▶ **WHAT THE TASK REQUIRES**
Would you please transcribe the data in full and exactly, excluding images?

▶ **GIVEN DATA**
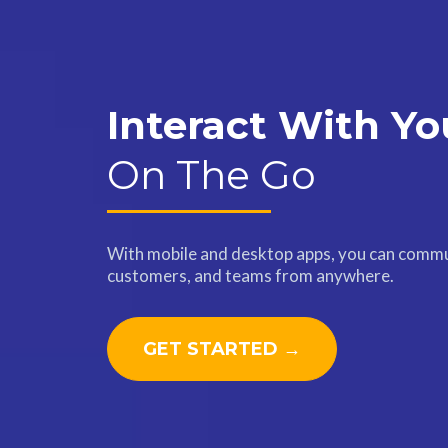
Interact With Yo
On The Go
With mobile and desktop apps, you can commu
customers, and teams from anywhere.
GET STARTED →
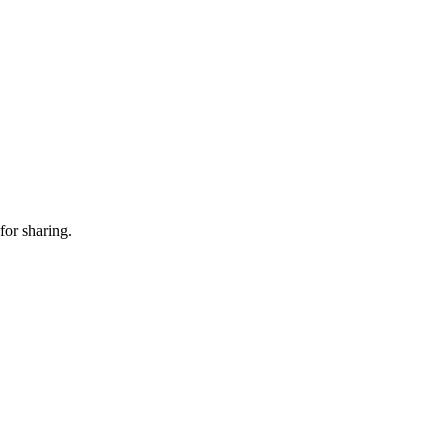
for sharing.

▶ **ANSWER SPACE**
Interact With Yo
On The Go
With mobile and desktop apps, you can commu
customers, and teams from anywhere.
GET STARTED →
for sharing.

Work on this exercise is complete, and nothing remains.